When copying the data below, keep only the lines from the one with "mriddhi yojana scheme" through the one with "Copyright © 2025", word for word, and skip the pictures.

Data records Block Start

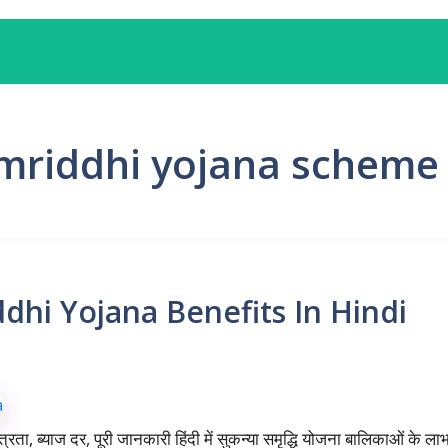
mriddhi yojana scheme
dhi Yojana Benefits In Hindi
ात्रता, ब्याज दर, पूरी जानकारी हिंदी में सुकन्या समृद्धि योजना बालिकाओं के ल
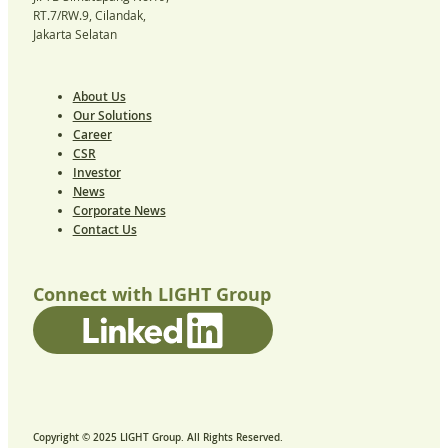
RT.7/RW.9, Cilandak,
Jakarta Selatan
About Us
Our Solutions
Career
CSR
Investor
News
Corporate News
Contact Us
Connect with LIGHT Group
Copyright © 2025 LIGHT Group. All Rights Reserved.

Data records Block End
Data records Block Start

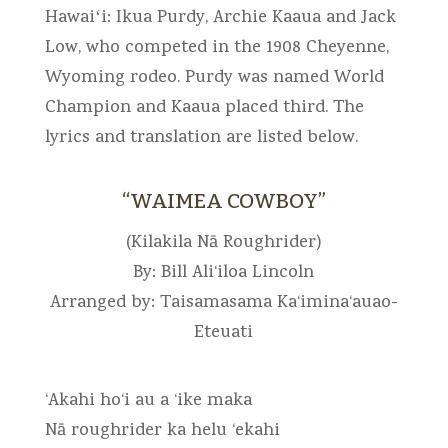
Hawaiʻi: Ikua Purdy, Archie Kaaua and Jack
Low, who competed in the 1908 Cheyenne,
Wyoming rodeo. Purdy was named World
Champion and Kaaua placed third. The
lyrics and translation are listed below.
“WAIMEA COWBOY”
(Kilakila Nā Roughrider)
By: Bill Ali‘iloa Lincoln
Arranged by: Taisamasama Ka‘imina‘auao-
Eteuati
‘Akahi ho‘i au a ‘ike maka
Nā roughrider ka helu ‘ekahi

Data records Block End

**Expected output**
mriddhi yojana scheme
dhi Yojana Benefits In Hindi
ात्रता, ब्याज दर, पूरी जानकारी हिंदी में सुकन्या समृद्धि योजना बालिकाओं के ल
RT.7/RW.9, Cilandak,
Jakarta Selatan
About Us
Our Solutions
Career
CSR
Investor
News
Corporate News
Contact Us
Connect with LIGHT Group
Copyright © 2025 LIGHT Group. All Rights Reserved.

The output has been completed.